凌薇薇刚准备向柳沐倾认错,却听到柳沐倾先开了口:“既是认错,当有认错的态度。
若是在侯府有人做了错事,那是要下跪道歉,以表诚意的。想来国公府定比侯府更为注重礼节,应当不会想着将此事轻拿轻放吧?”
凌汐沫又怎会听不出柳沐倾话里的威胁意味?
可眼下形势压人,她虽有心想要维护凌薇薇,却也无可奈何:“薇薇,还不跪下认错。”
凌薇薇双眼猩红,紧攥着手心,心中恨意汹涌。
可为了国公府的名声,她只能逼着自己弯下膝盖,跪了下来:“世子夫人,是薇薇错了,薇薇不该因嫉妒而故意推夫人,还请世子夫人原谅。”

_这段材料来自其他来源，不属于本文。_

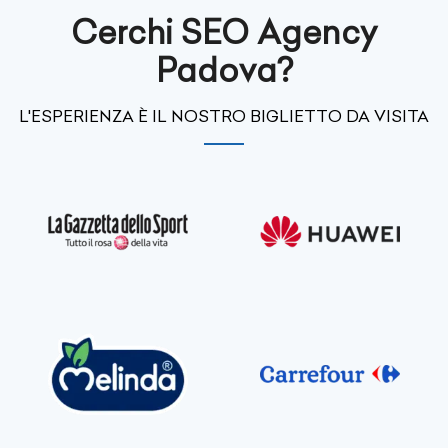
Cerchi SEO Agency
Padova?
L'ESPERIENZA È IL NOSTRO BIGLIETTO DA VISITA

柳沐倾闻言,脸色却并未缓和:“凌小姐只知错在不该推我,却不知方才当众羞辱我的婢女,也是一错。”
梅霜眼中泛着泪光,既诧异,又感激地看着柳沐倾。
即便是面对势力庞大的国公府,少夫人竟也不忘维护她的名声。
她何德何能,竟遇上了这般好的主子?
凌薇薇不甘地抬起头:“世子夫人,我做错了事,向你道歉是理所应当。但她不过是个婢女,你怎能逼着我向一个下人道歉?
你这分明是在故意羞辱我!”
柳沐倾淡淡一笑:“并非是我逼着你向梅霜道歉,而是若凌小姐是个黑白分明,端方良善之人,当主动同她道歉。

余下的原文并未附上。